MOVIE REVIEW
'Hidalgo' a bold return to simpler times
By Jack Garner
Gannett News Service
It's all in "Hidalgo," a rousing if occasionally overwrought adventure saga that plays like a cinematic buffet table, piled high with "Seabiscuit," "Bite the Bullet," "Lawrence of Arabia," "The Last Samurai" and "The Black Stallion." Take a little of this and a bit of that, and voila! a movie!
Mortensen stars as Frank Hopkins, a disillusioned American cowboy who's challenged to race his beloved American mustang, Hidalgo, in the Ocean of Fire, a 3,000-mile race across the Arabian Peninsula. His competition will be the cream of legendary Arabian horses, ridden by the prideful representatives of great Bedouin tribes. Along the way, the cowboy rediscovers his own identity and regains his long-lost self-respect.
"Hidalgo" is based on the memoirs of Frank Hopkins, a legendary 19th century endurance horseman though many modern historians dismiss Hopkins' claims as just so many tall tales. In fact, "Hidalgo" has fueled much heated Internet debate, especially among horse fanciers. To be honest, who cares?
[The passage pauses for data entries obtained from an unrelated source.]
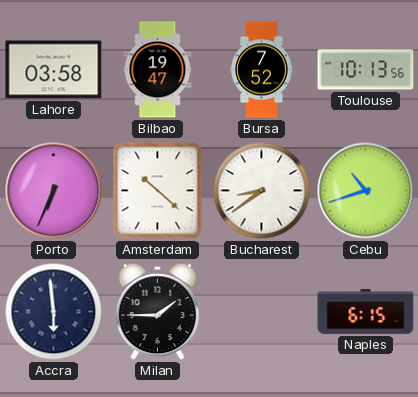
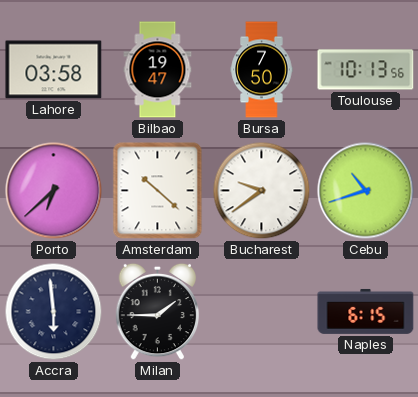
Bursa: 7:52 -> 7:50
Porto: 6:34 -> 6:38
Bucharest: 8:39 -> 9:39
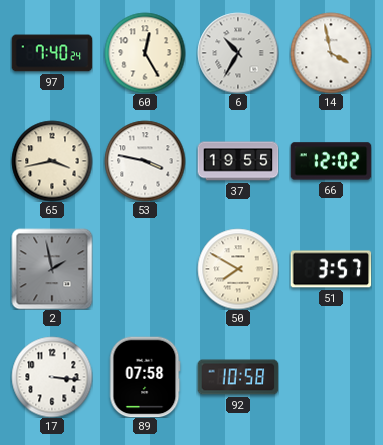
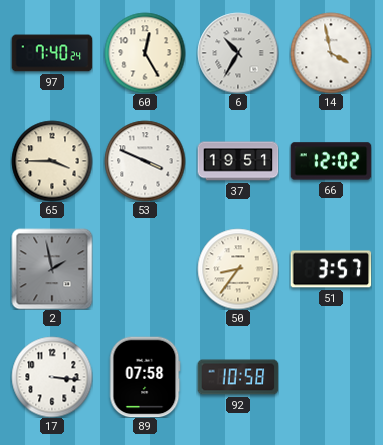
65: 3:43 -> 3:45
53: 3:47 -> 3:49
37: 19:55 -> 19:51
50: 7:50 -> 8:36
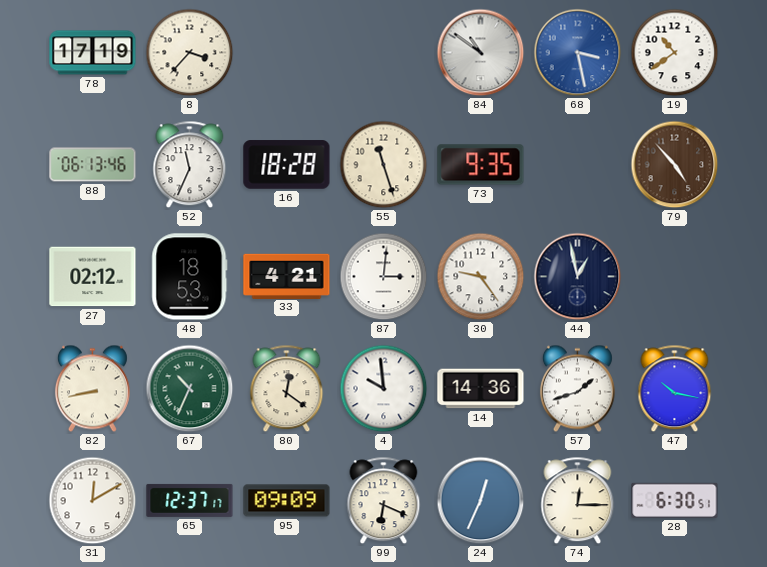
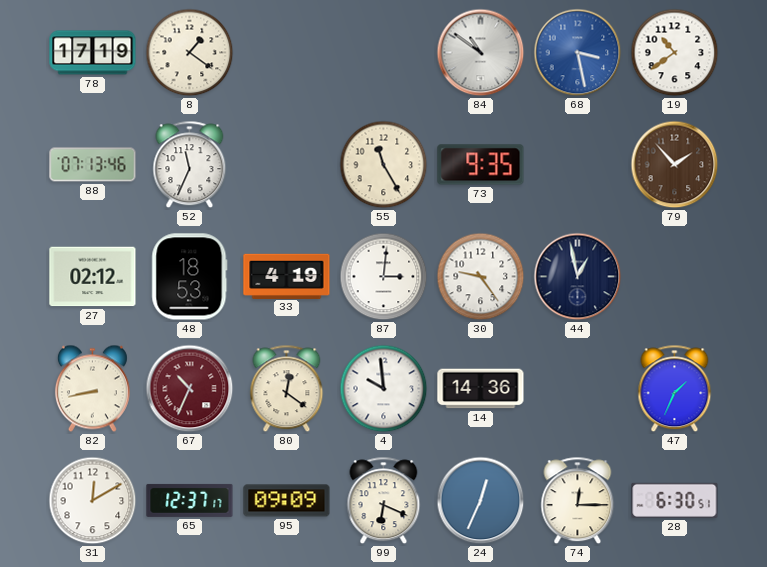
8: 3:37 -> 1:21
88: 06:13 -> 07:13
16: 18:28 -> none
55: 11:27 -> 11:25
79: 4:53 -> 1:53
33: 4:21 -> 4:19
67 dial: green -> burgundy
57: 1:42 -> none
47: 10:17 -> 1:34
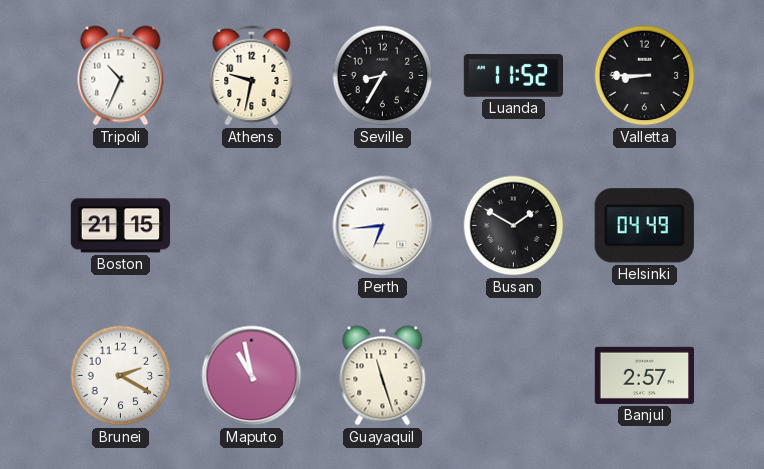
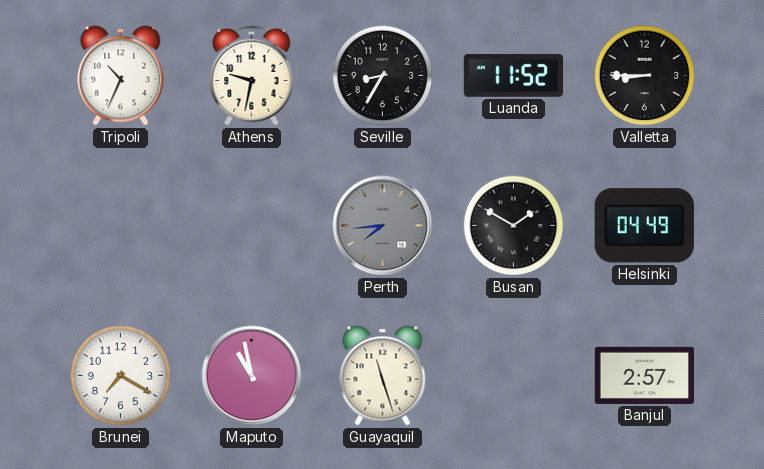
Boston: 21:15 -> none
Perth: 6:44 -> 7:44
Perth dial: white -> grey
Brunei: 2:20 -> 7:20
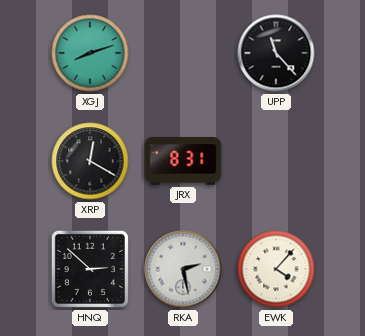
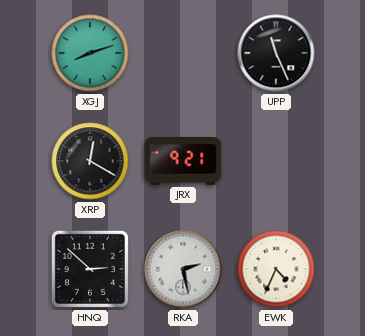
UPP: 11:23 -> 11:26
JRX: 8:31 -> 9:21
EWK: 4:07 -> 4:34
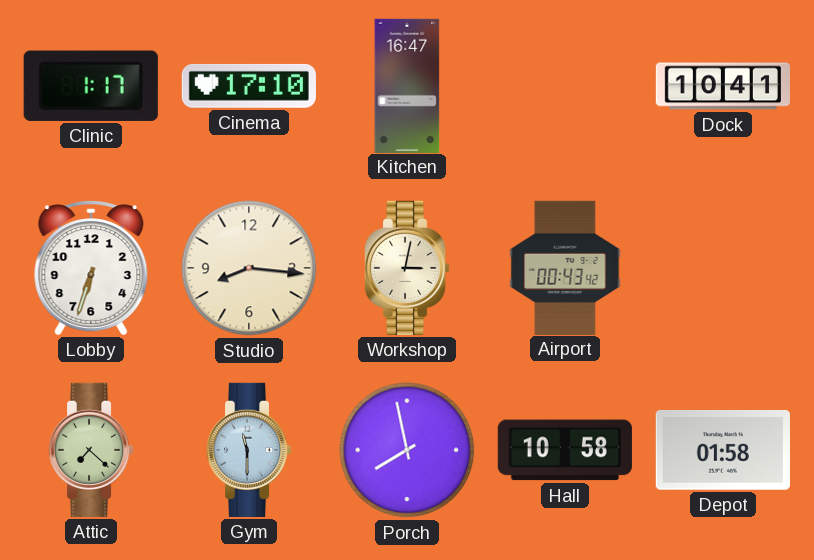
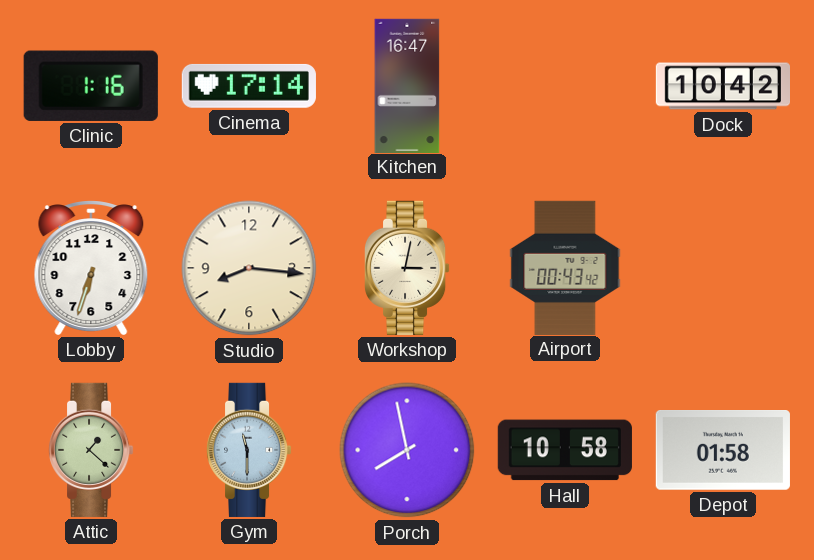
Clinic: 1:17 -> 1:16
Cinema: 17:10 -> 17:14
Dock: 10:41 -> 10:42
Attic: 7:22 -> 1:22
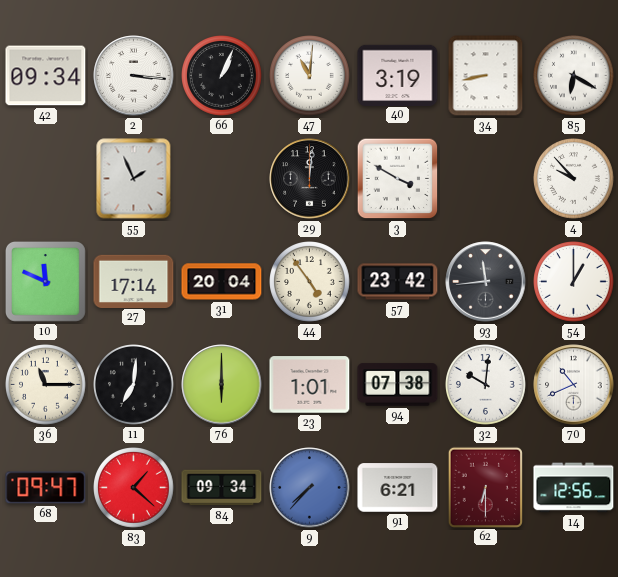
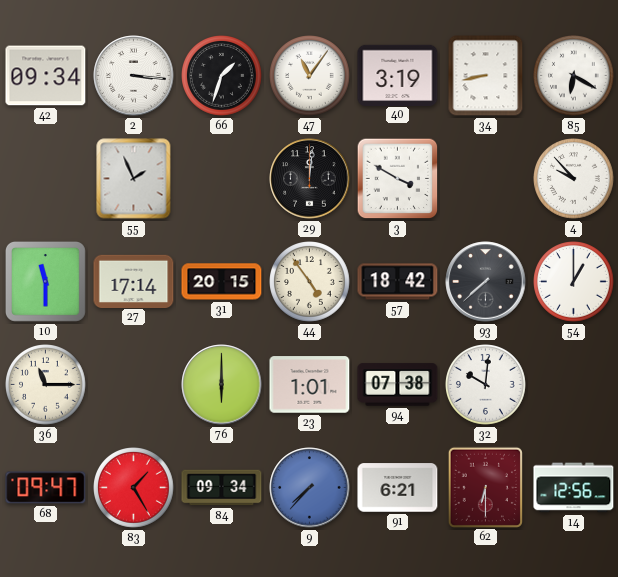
66: 1:04 -> 1:33
47: 11:01 -> 11:06
10: 11:49 -> 11:30
31: 20:04 -> 20:15
57: 23:42 -> 18:42
93: 11:44 -> 7:38
11: 7:01 -> none
70: 10:41 -> none
83: 1:22 -> 1:25
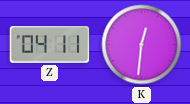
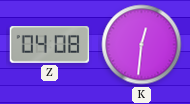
Z: 04:11 -> 04:08
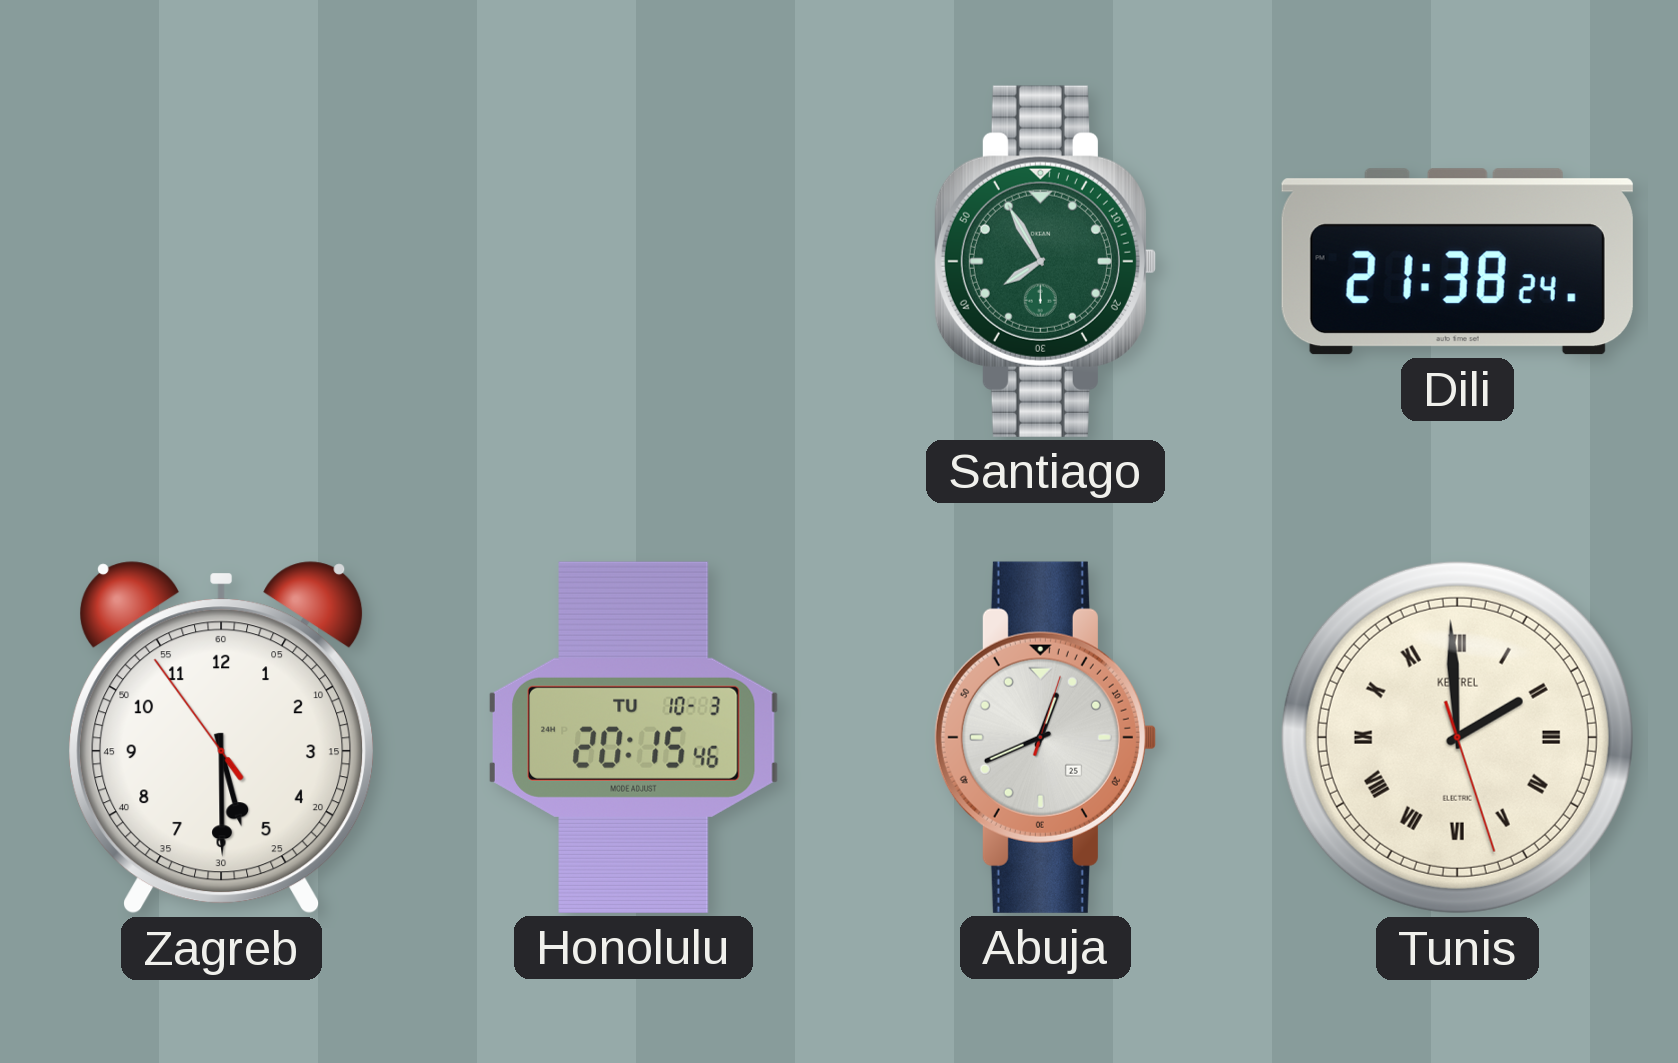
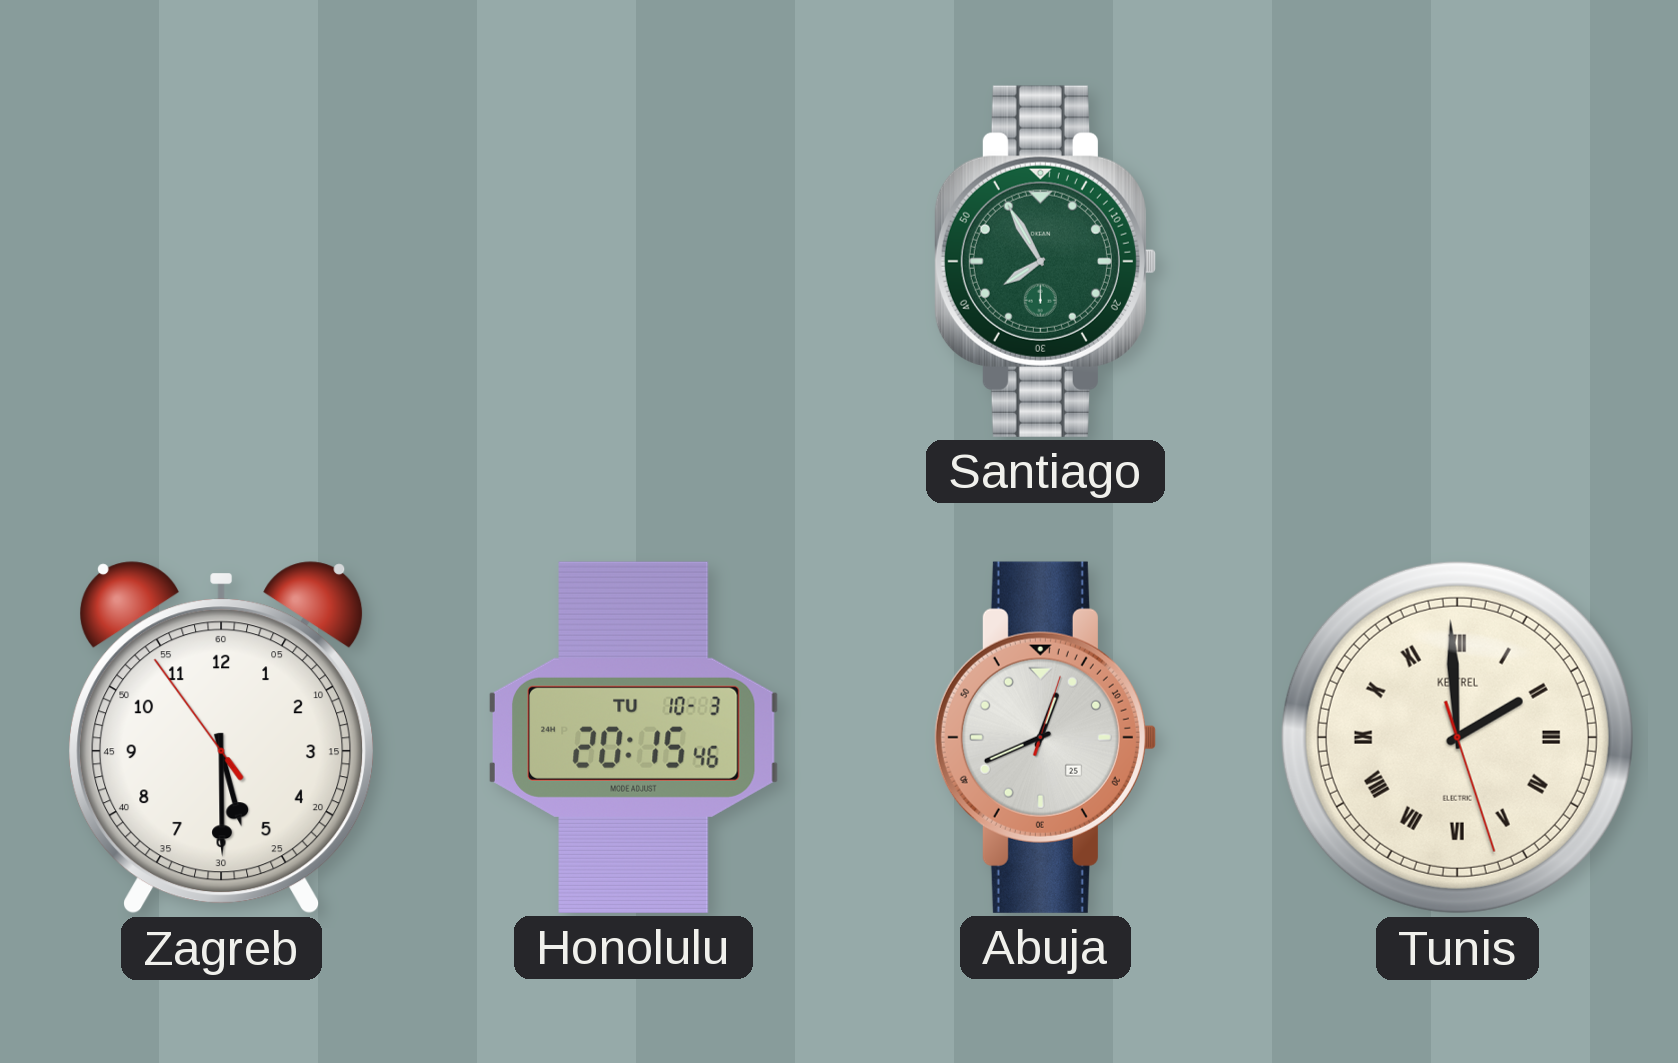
Dili: 21:38 -> none
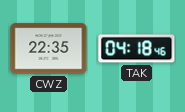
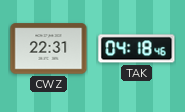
CWZ: 22:35 -> 22:31
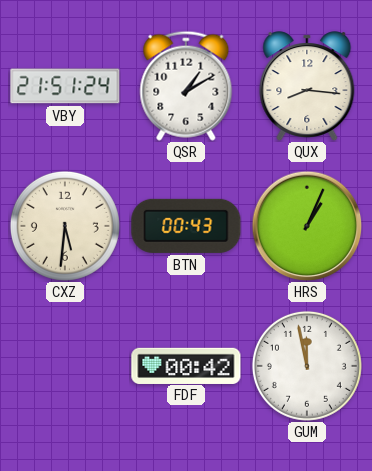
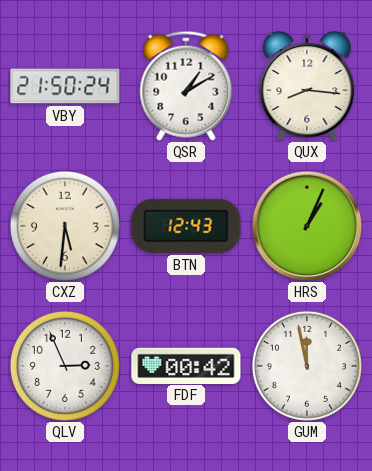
VBY: 21:51 -> 21:50
BTN: 00:43 -> 12:43
QLV: none -> 2:56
As the master director John Ford once said, "When the legend becomes truth, print the legend."
"Hidalgo" has been filmed in the old-fashioned boy's adventure mold by Joe Johnston, who's already shown an affinity for such entertainment with "The Rocketeer," "Jumanji" and "October Sky."
Because it's such a long race, Hopkins has plenty of opportunities to engage a wide variety of good and bad characters, including a wise old Arab (the wonderful Omar Sharif) and a scheming English noblewoman (Louise Lombard). But in his efforts to add variety to the first-rate race scenes, Johnston and writer John Fusco add an unnecessary and intrusive 25-minute episode in which Hopkins rescues a kidnapped Arabian girl. The sequence seems to have dropped into "Hidalgo" from another movie.
But despite such occasional miscues, "Hidalgo" generally provides rousing Saturday matinee fun. It's one of those movies for folks who say they don't make 'em like they used to.
Rated PG-13, with violence, innuendo.